Pero nuestro niño, que ya se había hecho un hombre, empezó a perder el norte. Ahora tenía responsabilidades, tenía experiencia, una formación envidiable, recursos... Pero empezó a carecer de lo que le había llevado donde estaba ¿Sabéis lo que es? Lo repito: ambición. Sin esa ambición, sin tener una meta superior, ganas de luchar y ganas de lograr objetivos, es imposible progresar.
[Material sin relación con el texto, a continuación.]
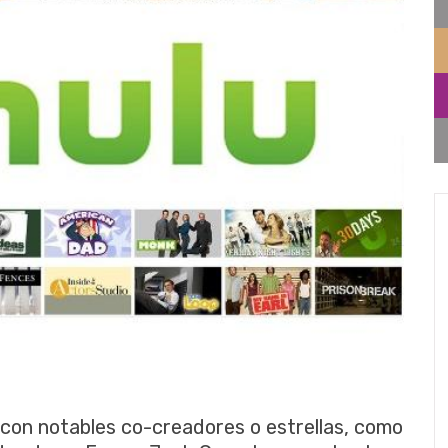
s con notables co-creadores o estrellas, como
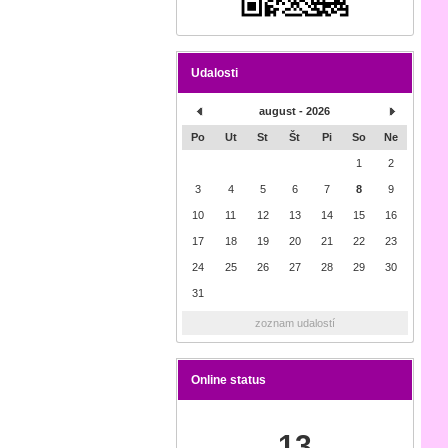
Udalosti
august - 2026
Po
Ut
St
Št
Pi
So
Ne
1
2
3
4
5
6
7
8
9
10
11
12
13
14
15
16
17
18
19
20
21
22
23
24
25
26
27
28
29
30
31
zoznam udalostí
Online status
13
Los mimbres están ahí: tenemos las licenciaturas, los masters, hablamos idiomas, somos altos y guapos, somos respetados y tenemos un buen trabajo. Pero hemos perdido las ganas de competir. Y la cosa está en que, ese padre que antes sabía cómo meternos la sangre en las venas, que nos aconsejaba bien en el camino y la dirección a tomar, y que sabía encauzarnos para optar a metas elevadas, no sabe bien lo que hacer. Se ha gastado dinero en más cursos, sigue dando discursos optimistas, cree en su hijo, pero la cosa no funciona como antes.
Igual es que el niño se ha acomodado, y prefiere ser un burgués comodón, sin preocupaciones, que se conforma con ver cómo a su hermano pequeño las cosas le siguen yendo mal o, simplemente, peor que a él. Si fuese así, su padre tiene la batalla perdida. Y sus amigos, los que lo apoyaron cuando estaba mal y artífices, también, de su ascenso a la élite.
El niño tiene que cambiar. No sé cómo ni en qué dirección, pero sí sé cuándo: ahora.
Del partido del Osasuna, no hace falta ni hablar ¿verdad?